BOB! I dont think anyones listening :lol:


----------



## Plainsman

Bobm

You know North Dakota is a very conservative state so many of us up here are listening to you. There are however a few that it will not sink into their head until some guy in a turbine rides his camel into their living room and shoves and AK47 up their nose. Now some people may think that is profiling, but I think it is ridiculous watching them at airports searching 80 year old grandmothers. A ridiculous form of PC. Well, ridiculous - PC that was redundant wasn't it?


----------



## Bobm

Dano2 you're correct they are not listening( duh ) they are reading however and at least I now know you are a faithfull reader :lol: . And at least 290 others may have an interest as well so I'll keep trying. If I only change a couple of their minds or at least get them interested enough to do their own research It will have been worth it. Don't worry its not that long to November then I'll find something else to talk about :beer: Maybe hunting or some such nonsense!


----------



## Bobm

Plainsman you and I both know they just can't help but read my little reports and that tickles me to no end :lol: :lol: Thanks for insight its encouraging to know I'm not the only one who sees the danger in the terrorist and the importance of the issue.


----------



## headhunter

I'm with you too Bob/Plainsman. .... And I know Zogman is too!!!  Zogman, are you gonna take me deer hunting in Canada with you next time? I'll buy the beer/gas, you buy the license. :beer:


----------



## zogman

It is taking a long time to get caught up on all this info. I was out west for 3 days last week and will be for 2 more this week. That is all for now. Oh, Plainsman PC was made up by some liberal who spent most of his/her time sittting on their dead behind feeling sorry for them self


----------



## Bobm

Well, they're still scraping Hamas "spiritual leader" (that's a liberal media term...I prefer the more factual "Islamic terrorist") Sheikh Ahmed Yassin up off the sidewalk outside his mosque. :beer: Witnesses say Israeli helicopters fired three missiles at Yassin. The world will call this an evil act because Yassin was in a wheelchair. In case you don't realize it, terrorists in wheelchairs get some sort of a bye. Hey, it's only fair!. They got his two bodyguards too, thus compounding the terrible crime. After all, these two bodyguards were just trying to help a crippled old man. They were killed instantly. Good shot. :beer: Past Israeli governments had been reluctant to target Yassin, but not Ariel Sharon. They tried to get him once before last September, but missed. Not this time.

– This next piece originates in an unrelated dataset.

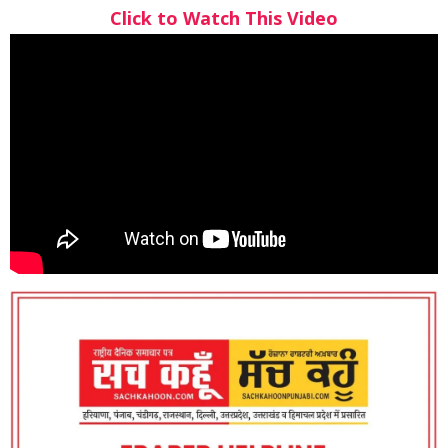
Click to Watch This Video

The Israelis know how to do this right. They know that Hamas and the PLO are terrorist organizations, and they don't worry about making them mad, or trying to appease them. *They find out where they are, and they kill them. End of discussion*. Israel is fighting for survival, fighting to stop the Palestinian homicide bombings that have killed 474 people since September 2000 (the majority of them Israelis.) Yassin had every opportunity to ask his followers to stop the violence. He didn't. And why not? *Because despite what you may read in the media, the Palestinians don't want peace.* In 2000 at Camp David, Yasser Arafat walked out after being offered a Palestinian state, the Temple Mount, Gaza, almost the whole West Bank and half of Jerusalem. The Palestinians didn't even make a counter-offer. *The reasons are simple: if there was peace, then the Islamic terrorist leaders would simply be out of a job*.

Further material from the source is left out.